2014: McCutcheon v. FEC
- What’s At Stake: At issue in McCutcheon are aggregate contribution limits — the amount one contributor can give in federal elections to all candidates, political parties, and PACs, combined. Under these limits, no donor can give more than $48,600 to all candidates and $74,600 to parties and PACs in one federal election cycle (two years).
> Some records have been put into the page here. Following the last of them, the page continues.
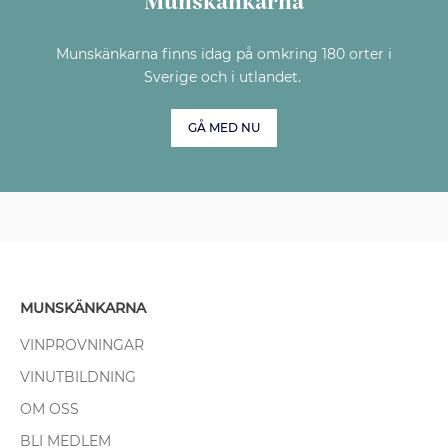
Munskänkarna
Munskänkarna finns idag på omkring 180 orter i
Sverige och i utlandet.
GÅ MED NU
MUNSKÄNKARNA
VINPROVNINGAR
VINUTBILDNING
OM OSS
BLI MEDLEM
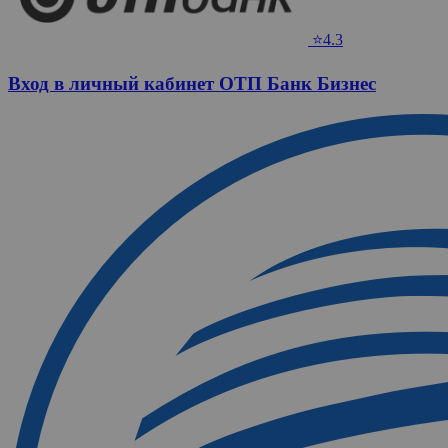
⭐4.3
Вход в личный кабинет ОТП Банк Бизнес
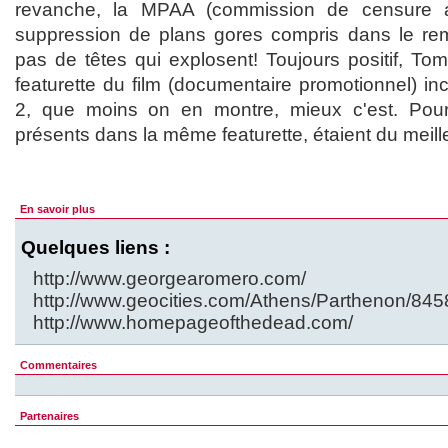
revanche, la MPAA (commission de censure a
suppression de plans gores compris dans le r
pas de têtes qui explosent! Toujours positif, To
featurette du film (documentaire promotionnel) i
2, que moins on en montre, mieux c'est. Pour
présents dans la même featurette, étaient du meille
En savoir plus
Quelques liens :
http://www.georgearomero.com/
http://www.geocities.com/Athens/Parthenon/845
http://www.homepageofthedead.com/
Commentaires
Partenaires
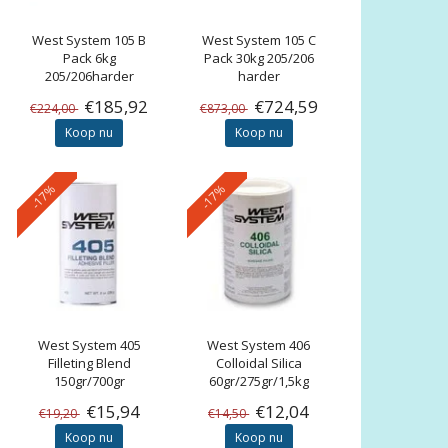
West System
105 B
West System
105 C
Pack 6kg
Pack 30kg 205/206
205/206harder
harder
€185,92
€724,59
€224,00
€873,00
Koop nu
Koop nu
-17%
-17%
West System
405
West System
406
Filleting Blend
Colloidal Silica
150gr/700gr
60gr/275gr/1,5kg
€15,94
€12,04
€19,20
€14,50
Koop nu
Koop nu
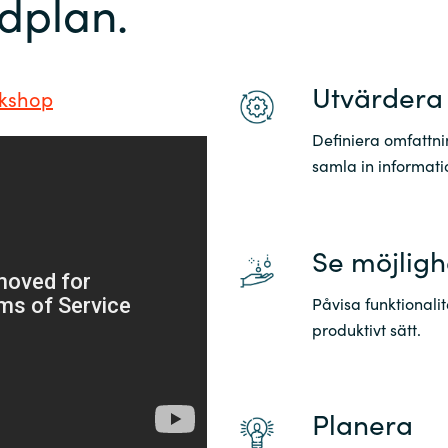
dplan.
Utvärdera
rkshop
Definiera omfattnin
samla in informatio
Se möjlig
Påvisa funktionali
produktivt sätt.
Planera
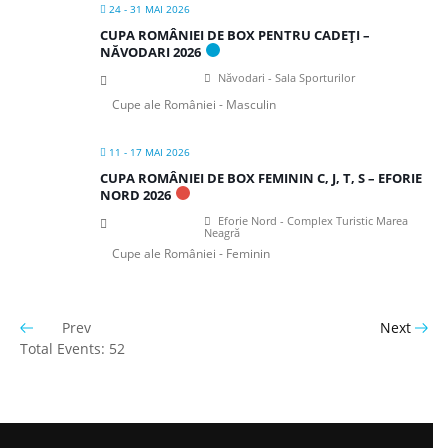
24 - 31 MAI 2026
CUPA ROMÂNIEI DE BOX PENTRU CADEȚI –
NĂVODARI 2026
Năvodari - Sala Sporturilor
Cupe ale României - Masculin
11 - 17 MAI 2026
CUPA ROMÂNIEI DE BOX FEMININ C, J, T, S – EFORIE
NORD 2026
Eforie Nord - Complex Turistic Marea
Neagră
Cupe ale României - Feminin
Prev
Next
Total Events: 52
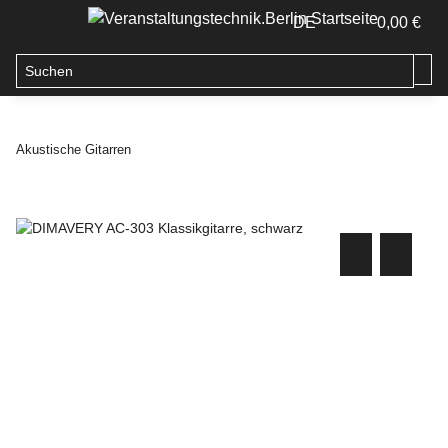
DE
0,00 €
Akustische Gitarren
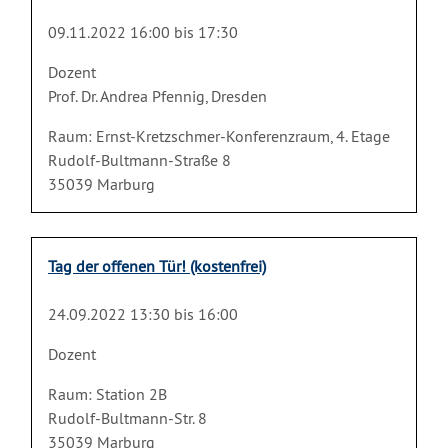
09.11.2022 16:00 bis 17:30
Dozent
Prof. Dr. Andrea Pfennig, Dresden
Raum: Ernst-Kretzschmer-Konferenzraum, 4. Etage
Rudolf-Bultmann-Straße 8
35039 Marburg
Tag der offenen Tür! (kostenfrei)
24.09.2022 13:30 bis 16:00
Dozent
Raum: Station 2B
Rudolf-Bultmann-Str. 8
35039 Marburg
- What Could Happen: McCutcheon threatens to exponentially worsen the political spending arms race — and to create risks of government corruption unlike anything the country has seen since the Gilded Age. If the Court strikes down aggregate contribution limits, one politician could use joint fundraising committees to directly solicit more than $3.5 million from a single donor in an election cycle. That’s more than 70 times the median annual family income in America. For an ordinary American to raise and spend this amount would take a lifetime. Striking down aggregate limits would also effectively render individual contribution limits meaningless, since many candidates could collect money to funnel toward a single politician. As a result, far more money will flow into an American political system already flush with cash.